More recently, the International Lymphoma Radiation Oncology Group has developed some guidelines on the use of RT in NHL in the modern era . The guidelines claim that RT continues to have an important role in increasing local regional control in combined treatment programs for many early-stage presentations, as well as for selected bulky, extranodal, advanced-stage, aggressive NHL presentations, even though immunochemotherapy with the addition of rituximab has evolved with increasing efficacy for the management of many B-cell NHLs. The guidelines also recommend involved-site RT to replace extended-field and involved-field RT techniques; this is a new concept to define the clinical target volume. When patients with advanced-stage disease achieve a CR after chemotherapy, consolidation involved-site RT is used. Because the gross tumor volume may be markedly affected by systemic chemotherapy, it is particularly important to review the prechemotherapy imaging and outline the prechemotherapy volume as ‘prechemotherapy gross tumor volume'.

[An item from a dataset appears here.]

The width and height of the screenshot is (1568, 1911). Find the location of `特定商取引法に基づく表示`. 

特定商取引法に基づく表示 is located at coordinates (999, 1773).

The UNFOLDER (Unfavorable Low-Risk Patients Treated with Densification of R-Chemo Regimens) trial, a German phase 3, prospective, randomized trial, is still being conducted by the DHSNHL group. It compares 2 schedules of RCHOP (RCHOP-21 or -14) with or without consolidative RT in aggressive B-cell NHL patients . Relatively young patients (aged 18-60 years), initially with bulky disease (≥7.5 cm) and/or qualifying extranodal involvement, who achieved CR to 6 cycles of RCHOP-14 or -21 will be further randomized to observation versus consolidative RT. The interim analysis disclosed at the International Lymphoma Study Group at the ASTRO 2012 meeting revealed that patients in the consolidative RT arm had superior OS compared to those who received RCHOP alone. Thus, the immunochemotherapy-alone arms were prematurely closed, while the RCHOP plus RT arms continue to accrue. It was also suggested that additive RT was of great benefit to subpopulations with DLBCL in the rituximab era (ClinicalTrials. gov identifier, NCT00278408). Unfortunately, the data of this particular study were not published, so it could not be included in this meta-analysis. We await additional results from this landmark study to help shed light on the role of consolidative RT.
With advances in medicine, there are still many unanswered questions regarding the effects of RT in patients with DLBCL. It is unclear how to incorporate PET-assessed response into a treatment algorithm for DLBCL, and whether or not PET scans could successfully define a subset of patients who do not benefit from radiation. Investigation is needed as to whether a longer or more intensive course of rituximab-containing chemotherapy without RT is equivalent or even superior to RCHOP combined with RT.
Our study strongly supported the hypothesis that RT has a clinically useful role in the rituximab era. It should be considered as an option for DLBCL patients who achieve a CR to RCHOP, especially those with bulky disease. Our conclusions were limited by the retrospective nature of the data. Future prospective studies with a larger sample size are required to confirm our findings.
There are no actual or potential conflicts of interest from the authors.